What to produce: Your answer should be every line below that includes the word "Shift".

***** Dataset entries

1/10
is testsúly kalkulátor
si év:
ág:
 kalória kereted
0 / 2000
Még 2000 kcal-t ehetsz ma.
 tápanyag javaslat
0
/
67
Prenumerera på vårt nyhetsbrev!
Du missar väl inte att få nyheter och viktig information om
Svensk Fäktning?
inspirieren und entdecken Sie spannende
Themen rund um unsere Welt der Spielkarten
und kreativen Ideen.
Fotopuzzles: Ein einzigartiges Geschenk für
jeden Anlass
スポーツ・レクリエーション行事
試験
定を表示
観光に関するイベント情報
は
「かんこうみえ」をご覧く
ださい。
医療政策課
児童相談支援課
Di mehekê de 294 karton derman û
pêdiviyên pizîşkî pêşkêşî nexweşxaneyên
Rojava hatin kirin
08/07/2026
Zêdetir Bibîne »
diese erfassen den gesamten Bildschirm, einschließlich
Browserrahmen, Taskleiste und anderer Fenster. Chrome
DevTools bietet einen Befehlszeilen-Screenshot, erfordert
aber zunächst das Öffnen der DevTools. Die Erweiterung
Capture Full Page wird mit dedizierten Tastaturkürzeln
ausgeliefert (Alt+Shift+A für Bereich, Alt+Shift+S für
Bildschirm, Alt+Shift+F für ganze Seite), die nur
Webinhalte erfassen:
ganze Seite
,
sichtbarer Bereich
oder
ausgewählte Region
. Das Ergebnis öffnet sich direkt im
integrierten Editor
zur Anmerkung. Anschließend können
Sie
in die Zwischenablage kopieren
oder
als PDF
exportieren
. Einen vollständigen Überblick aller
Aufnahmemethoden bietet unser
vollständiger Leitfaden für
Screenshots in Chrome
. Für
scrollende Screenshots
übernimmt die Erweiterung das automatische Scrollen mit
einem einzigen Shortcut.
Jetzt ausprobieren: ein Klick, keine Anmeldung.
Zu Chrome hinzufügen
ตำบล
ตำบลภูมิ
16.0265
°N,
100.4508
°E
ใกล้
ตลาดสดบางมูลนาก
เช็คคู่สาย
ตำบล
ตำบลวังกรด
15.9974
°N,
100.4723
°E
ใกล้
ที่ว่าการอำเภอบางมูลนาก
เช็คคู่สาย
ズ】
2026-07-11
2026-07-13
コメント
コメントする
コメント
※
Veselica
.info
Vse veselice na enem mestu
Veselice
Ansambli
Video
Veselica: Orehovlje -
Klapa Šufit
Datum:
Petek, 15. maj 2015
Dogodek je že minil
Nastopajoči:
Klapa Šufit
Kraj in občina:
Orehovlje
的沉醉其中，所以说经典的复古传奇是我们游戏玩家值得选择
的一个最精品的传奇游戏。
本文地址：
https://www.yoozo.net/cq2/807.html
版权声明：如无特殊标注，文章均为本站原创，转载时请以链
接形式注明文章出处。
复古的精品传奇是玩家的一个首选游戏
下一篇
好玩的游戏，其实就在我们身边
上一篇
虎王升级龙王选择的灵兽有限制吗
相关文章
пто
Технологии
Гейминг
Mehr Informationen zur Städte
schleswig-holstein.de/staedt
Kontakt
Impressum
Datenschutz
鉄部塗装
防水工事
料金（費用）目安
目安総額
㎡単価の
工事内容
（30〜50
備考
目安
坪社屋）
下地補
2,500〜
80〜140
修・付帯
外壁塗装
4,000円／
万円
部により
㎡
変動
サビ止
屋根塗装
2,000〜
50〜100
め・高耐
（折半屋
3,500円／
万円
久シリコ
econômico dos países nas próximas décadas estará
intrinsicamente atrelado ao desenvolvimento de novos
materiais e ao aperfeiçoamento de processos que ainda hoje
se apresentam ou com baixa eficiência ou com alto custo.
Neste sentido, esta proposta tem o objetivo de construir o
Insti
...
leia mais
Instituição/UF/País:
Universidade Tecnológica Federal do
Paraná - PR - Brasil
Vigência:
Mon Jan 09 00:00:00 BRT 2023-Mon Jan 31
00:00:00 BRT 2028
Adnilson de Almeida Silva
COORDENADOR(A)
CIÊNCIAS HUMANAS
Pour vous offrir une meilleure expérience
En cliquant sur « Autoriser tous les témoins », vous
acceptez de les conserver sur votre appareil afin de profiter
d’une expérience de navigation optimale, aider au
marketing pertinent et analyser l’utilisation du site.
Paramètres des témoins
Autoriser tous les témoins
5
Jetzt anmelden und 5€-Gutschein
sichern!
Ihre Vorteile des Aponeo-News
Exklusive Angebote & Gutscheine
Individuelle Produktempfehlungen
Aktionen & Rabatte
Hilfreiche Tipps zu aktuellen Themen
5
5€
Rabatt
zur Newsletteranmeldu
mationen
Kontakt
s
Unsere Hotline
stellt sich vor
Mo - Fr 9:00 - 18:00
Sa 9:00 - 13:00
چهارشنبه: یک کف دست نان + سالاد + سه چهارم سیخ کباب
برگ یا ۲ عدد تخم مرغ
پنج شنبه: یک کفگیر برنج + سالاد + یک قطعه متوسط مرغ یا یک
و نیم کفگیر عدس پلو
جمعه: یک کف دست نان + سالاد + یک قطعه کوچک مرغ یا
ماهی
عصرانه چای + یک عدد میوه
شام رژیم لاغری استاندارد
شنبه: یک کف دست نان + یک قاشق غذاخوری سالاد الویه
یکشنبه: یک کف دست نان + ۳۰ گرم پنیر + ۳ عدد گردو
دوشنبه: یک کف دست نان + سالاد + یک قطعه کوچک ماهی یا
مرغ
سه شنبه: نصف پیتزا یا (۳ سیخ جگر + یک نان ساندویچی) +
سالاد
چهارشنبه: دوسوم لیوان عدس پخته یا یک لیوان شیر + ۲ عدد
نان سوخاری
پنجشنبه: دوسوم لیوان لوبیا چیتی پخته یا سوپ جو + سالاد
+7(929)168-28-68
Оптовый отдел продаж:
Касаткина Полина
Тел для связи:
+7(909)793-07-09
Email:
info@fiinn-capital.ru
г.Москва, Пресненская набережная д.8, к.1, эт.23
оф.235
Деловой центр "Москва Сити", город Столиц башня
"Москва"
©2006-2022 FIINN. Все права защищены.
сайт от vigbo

**********

Task solution:
ausgeliefert (Alt+Shift+A für Bereich, Alt+Shift+S für
Bildschirm, Alt+Shift+F für ganze Seite), die nur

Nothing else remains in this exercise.